We, Jill and I, still published The Blyth Standard in 1977, as well as The Rural Voice, which North Huron Publishing Company publishes again now, after several different owners, and the general interest magazine, The Village Squire, which is long gone now. Back in the 1970s, The Village Squire printed a story on Eedy’s Bakery in Dungannon, then selling bread in several towns, but later closed.
There were two stores in Blyth back then that sold televisions and radios, but also repaired them. Remember when people used to repair TVs, not just replace them if they didn’t work properly?
In 1977, the Blyth Festival, which would come to dominate Blyth in the half-century since, was still new, in just its third season after beginning in 1975 with, ironically, an adaptation of Boyle’s Mostly in Clover which kicked off the theatre with a roaring hit that later was revived and toured to Petrolia.
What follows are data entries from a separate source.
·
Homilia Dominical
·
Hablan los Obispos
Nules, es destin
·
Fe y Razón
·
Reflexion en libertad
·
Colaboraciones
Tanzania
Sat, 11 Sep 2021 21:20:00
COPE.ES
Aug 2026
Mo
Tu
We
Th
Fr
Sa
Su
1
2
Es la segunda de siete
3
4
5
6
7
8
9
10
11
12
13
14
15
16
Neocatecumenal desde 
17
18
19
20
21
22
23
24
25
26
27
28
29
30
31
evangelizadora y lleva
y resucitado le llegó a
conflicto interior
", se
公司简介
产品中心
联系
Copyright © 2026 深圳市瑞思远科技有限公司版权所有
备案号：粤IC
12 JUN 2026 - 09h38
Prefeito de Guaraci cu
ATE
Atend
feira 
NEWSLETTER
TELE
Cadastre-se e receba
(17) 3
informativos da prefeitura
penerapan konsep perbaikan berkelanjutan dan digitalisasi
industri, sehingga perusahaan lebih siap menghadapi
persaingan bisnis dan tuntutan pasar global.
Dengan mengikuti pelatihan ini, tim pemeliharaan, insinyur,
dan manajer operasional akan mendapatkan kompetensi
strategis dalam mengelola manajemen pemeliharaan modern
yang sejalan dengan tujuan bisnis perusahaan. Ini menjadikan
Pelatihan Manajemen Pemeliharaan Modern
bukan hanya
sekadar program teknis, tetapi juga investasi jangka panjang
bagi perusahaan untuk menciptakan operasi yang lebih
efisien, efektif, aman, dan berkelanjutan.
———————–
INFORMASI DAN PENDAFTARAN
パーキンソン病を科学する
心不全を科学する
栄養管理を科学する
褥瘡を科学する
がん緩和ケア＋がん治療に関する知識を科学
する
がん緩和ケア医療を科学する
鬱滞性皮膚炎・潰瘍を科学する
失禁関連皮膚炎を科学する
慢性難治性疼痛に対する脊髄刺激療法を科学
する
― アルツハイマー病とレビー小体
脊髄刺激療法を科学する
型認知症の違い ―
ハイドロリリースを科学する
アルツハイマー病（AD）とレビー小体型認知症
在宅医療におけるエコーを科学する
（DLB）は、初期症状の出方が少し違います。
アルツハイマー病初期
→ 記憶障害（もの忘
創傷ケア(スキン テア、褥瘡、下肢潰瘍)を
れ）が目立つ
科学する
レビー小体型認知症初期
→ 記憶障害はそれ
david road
It’s not just that local lives have changed. Monday of this week was also the celebration of Martin Luther King Jr. Day in the U.S. It’s hard for a younger person to imagine the changes that King and hundreds of other young activists brought to our neighbour to the south. In 1956, King supported a boycott of segregated buses in Montgomery, Alabama where Black people had been forced to sit at the back of the bus with front seats reserved for white folks.
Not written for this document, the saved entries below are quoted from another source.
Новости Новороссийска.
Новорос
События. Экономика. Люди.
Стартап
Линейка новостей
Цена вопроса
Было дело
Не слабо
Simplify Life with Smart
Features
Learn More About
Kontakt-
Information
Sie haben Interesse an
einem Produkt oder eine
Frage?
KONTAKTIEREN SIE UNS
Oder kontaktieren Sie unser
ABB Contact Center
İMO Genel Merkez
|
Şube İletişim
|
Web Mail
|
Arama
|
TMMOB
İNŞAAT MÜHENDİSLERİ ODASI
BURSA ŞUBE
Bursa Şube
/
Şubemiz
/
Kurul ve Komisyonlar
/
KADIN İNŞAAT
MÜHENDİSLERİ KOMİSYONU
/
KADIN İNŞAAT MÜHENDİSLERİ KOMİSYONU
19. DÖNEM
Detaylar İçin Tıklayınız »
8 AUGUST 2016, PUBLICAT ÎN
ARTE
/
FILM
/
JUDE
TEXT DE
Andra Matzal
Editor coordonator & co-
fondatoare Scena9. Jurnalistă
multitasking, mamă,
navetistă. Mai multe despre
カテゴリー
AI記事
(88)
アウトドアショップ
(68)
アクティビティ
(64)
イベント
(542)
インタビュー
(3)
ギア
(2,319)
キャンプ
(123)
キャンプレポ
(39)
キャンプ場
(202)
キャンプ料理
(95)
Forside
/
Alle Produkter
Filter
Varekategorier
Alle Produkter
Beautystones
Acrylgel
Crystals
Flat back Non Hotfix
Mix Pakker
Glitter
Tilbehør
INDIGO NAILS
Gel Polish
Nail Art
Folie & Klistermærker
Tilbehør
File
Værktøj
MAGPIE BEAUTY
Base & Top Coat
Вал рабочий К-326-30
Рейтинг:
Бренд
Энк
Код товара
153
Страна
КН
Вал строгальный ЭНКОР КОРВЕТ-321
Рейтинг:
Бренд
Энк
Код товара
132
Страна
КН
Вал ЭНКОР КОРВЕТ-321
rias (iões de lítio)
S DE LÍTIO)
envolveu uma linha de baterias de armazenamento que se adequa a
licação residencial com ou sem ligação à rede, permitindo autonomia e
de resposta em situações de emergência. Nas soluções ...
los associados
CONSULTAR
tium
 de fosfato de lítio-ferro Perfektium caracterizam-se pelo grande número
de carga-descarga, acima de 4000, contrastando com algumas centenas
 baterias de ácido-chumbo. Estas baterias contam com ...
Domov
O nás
As the boycott lasted for months, King received as many as 40 death threats a day on his telephone and his will weakened. Eventually, the U.S. Supreme Court ruled in favour of the protesters. (Imagine that from today’s Supreme court!)
As well as many other protests against stubborn southern state governors who wanted to maintain Black segregation, King led the 1963 March on Washington, where he delivered his famous “I Have a Dream” speech on the steps of the Lincoln Memorial,
Older readers will remember King was assassinated in the horrible year of 1968 when Robert F. Kennedy was also murdered. (If you want to compare past and present you can also compare RFK Sr. with his son RFK Jr., who seeks to end vaccinations as a cabinet minister in the government of Donald Trump.)
In Canada, the same period saw the birth of a new nation, even as Canada celebrated the 100th anniversary of Confederation in 1967. Prime Minister Lester B. Pearson made amazing changes, given that he never had a majority government, giving us both a new flag and a new national anthem, leading up to the Centennial.
Soon after the Centennial, Canada got a new Prime Minister, Pierre Trudeau (father of the current, soon-departing Prime Minister Justin Trudeau) who would bring in a new, made-in-Canada, constitution. Throughout the period of the mid-1960s to 1990, Canada would live through periods of stress as Quebec threatened to secede from Canada.
In both Canada and the U.S., in our own small towns and larger communities, the changes have been many in the last 50 years or so. In general, our lives are better, though we still have to survive small crises. Compare, however, our lives with many countries in Africa, or Eastern Europe where the Soviet Union disintegrated but a new imperialist in Vladimir Putin is trying to reinvent Russia.
There are still tensions, but we’ve come a long way from our past.